The first exascale systems will arrive in the United States in 2021. Other systems will follow with even higher computing and data analytics capabilities. At these scales, faults are frequent, and their consequences (errors) can lead to execution failure (the application crashes) or even worse: incorrect results (due to corruptions). Although generic and optimized techniques exist to tolerate failures and corruptions, the resources available on extreme-scale systems are limited and devoted mainly to the computation. Only a small portion of these resources can be used for fault tolerance. In such a scarce environment, innovative fault tolerance approaches are needed that are effective but also optimized for limited resource consumption.

In the course of the LDRD Paris project, we have developed new effective and low-overhead fault tolerance techniques by focusing on the scientific data computed by the applications. We have developed a series of silent data corruption detectors that are capable of detecting 99% of significant corruptions, imposing only 5% computational overhead on the application. These results are to be compared with the 100% (or more) overhead needed by the classic corruption detection technique (replication). We have also developed a series of lossy compression algorithms that can reduce scientific data sets by factors of 5x or even by orders of magnitude while respecting a user-defined pointwise accuracy. Such compression algorithms can reduce checkpoint time by 20x.

Our results in the two main areas of fault tolerance for scientific computing show that exploiting knowledge from data is an important source of performance improvements for scientific applications. The LDRD Paris project had numerous impacts in research (including a follow-up NSF project and extensions that are under way by several teams worldwide: PNNL, Barcelona Supercomputing Center, IIT, ENS-Lyon) and development (the compressor is part of the DOE-NNSA Exascale Computing Project).

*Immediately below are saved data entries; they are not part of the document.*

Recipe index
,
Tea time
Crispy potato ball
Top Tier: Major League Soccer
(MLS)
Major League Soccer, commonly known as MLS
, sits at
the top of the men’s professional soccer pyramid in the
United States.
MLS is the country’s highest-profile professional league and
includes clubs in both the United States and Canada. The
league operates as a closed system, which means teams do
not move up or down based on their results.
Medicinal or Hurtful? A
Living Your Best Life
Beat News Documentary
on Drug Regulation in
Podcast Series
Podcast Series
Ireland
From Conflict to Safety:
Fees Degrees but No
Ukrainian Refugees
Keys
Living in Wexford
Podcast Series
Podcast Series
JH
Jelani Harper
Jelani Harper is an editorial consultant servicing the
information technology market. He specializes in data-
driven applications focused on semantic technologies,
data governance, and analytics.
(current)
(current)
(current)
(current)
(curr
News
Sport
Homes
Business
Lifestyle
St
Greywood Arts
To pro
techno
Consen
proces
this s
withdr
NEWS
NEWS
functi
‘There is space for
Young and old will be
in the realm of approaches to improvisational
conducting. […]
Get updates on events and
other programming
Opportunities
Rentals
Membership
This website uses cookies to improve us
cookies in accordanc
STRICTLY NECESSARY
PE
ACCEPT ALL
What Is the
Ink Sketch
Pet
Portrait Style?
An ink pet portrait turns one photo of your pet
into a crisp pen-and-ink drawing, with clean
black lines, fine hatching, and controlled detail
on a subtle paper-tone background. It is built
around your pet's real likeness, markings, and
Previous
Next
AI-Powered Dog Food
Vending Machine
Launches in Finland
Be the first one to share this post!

Speakers Bio: Franck is senior computer scientist at Argonne National Laboratory and adjunct associate professor in the department of computer science at University of Illinois at Urbana Champaign. He is the director of the Joint-Laboratory on Extreme Scale Computing gathering six of the leading high performance computing institutions in the world: Argonne National Laboratory (ANL), National Center for Scientific Applications (NCSA), Inria, Barcelona Supercomputing Center (BSC), Julich Supercomputing center (JSC) and Riken AICS. Franck is an expert in resilience and fault tolerance for scientific computing and data analytics. Recently he started investigating lossy compression for scientific datasets to respond to the pressing needs of scientist performing large scale simulations and experiments. Franck is member of the editorial board of IEEE Transactions on Parallel and Distributed Computing and of the ACM HPDC and IEEE CCGRID steering committees. He is fellow of the IEEE.